Migration ist Teil unserer Geschichte

Helmut Rothermel

Von Helmut Rothermel

Sa, 16. März 2019

Waldkirch

Buchvorstellung "Menschen in Bewegung".

WALDKIRCH. Viele der heute in Deutschland lebenden Menschen haben einen Migrationshintergrund. Die Zuwanderung ist dabei nicht nur ein Phänomen der letzten Jahrzehnte. Das von Juliane Geike und Andreas Haasis-Berner herausgegebene Buch "Menschen in Bewegung" begibt sich auf Spurensuche nach Einwanderern in den ländlichen Raum des Elztals und der Region seit dem 18. Jahrhundert. Besonders im 19. Jahrhundert spielte auch die Auswanderung nach Amerika eine wichtige Rolle, die ebenfalls beleuchtet wird. Das Werk wurde von den Herausgebern im Waldkircher Orgelbauersaal vorgestellt.

Die elf Beiträge des Buches bieten ein aufschlussreiches und vielfältiges Bild über die Migration im untersuchten Zeitraum. Die Frage nach der Motivation für die Suche einer neuen Heimat in der vergangenen Zeit hilft auch dabei, die aktuellen Wanderungsbewegungen besser zu verstehen und einzuordnen. Es wird deutlich, dass Migration ein Teil unserer Geschichte war und ist, wobei sich Zielrichtungen und Intensität der Wanderungsbewegungen im Lauf der Zeit verändern.

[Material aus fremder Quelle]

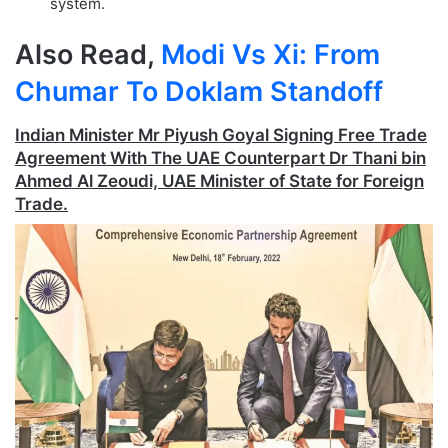
system.
Also Read,
Modi Vs Xi: From
Chumar To Doklam Standoff
Indian Minister Mr Piyush Goyal Signing Free Trade
Agreement With The UAE Counterpart Dr Thani bin
Ahmed Al Zeoudi, UAE Minister of State for Foreign
Trade.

Der Blick auf das Schicksal der Menschen in Dörfern und Kleinstädten zeigt zugleich im Kleinen die Auswirkungen der großen Geschichte. Übergeordnete Themen des Buches sind neben der Aus- und Einwanderung die Lebensverhältnisse der Leibeigenen im 18. Jahrhundert sowie des "fahrenden Volks".

Die Auswanderung wird thematisiert in den Aufsätzen über die Massenemigration nach Nordamerika um die Mitte des 19. Jahrhunderts (Wolfgang Gall), die befristete Arbeitsmigration Kinzigtäler Flößer nach Österreich (Hans Harter), die Auswanderung eines Buchholzer Revolutionärs an die Niagara-Fälle (Frank Paske, Hansjörg Fräulin) und von Simonswäldern nach Australien und Amerika (Hans-Jürgen Wehrle) sowie die erzwungene Auswanderung von Deutschen aus dem Elsass nach dem Ersten Weltkrieg (Günther Klugermann). Ein Beitrag behandelt die Auswanderung des Seilers Andreas Rübmann von Denzlingen nach Iowa (Kurt Hochstuhl, Dieter Ohmberger).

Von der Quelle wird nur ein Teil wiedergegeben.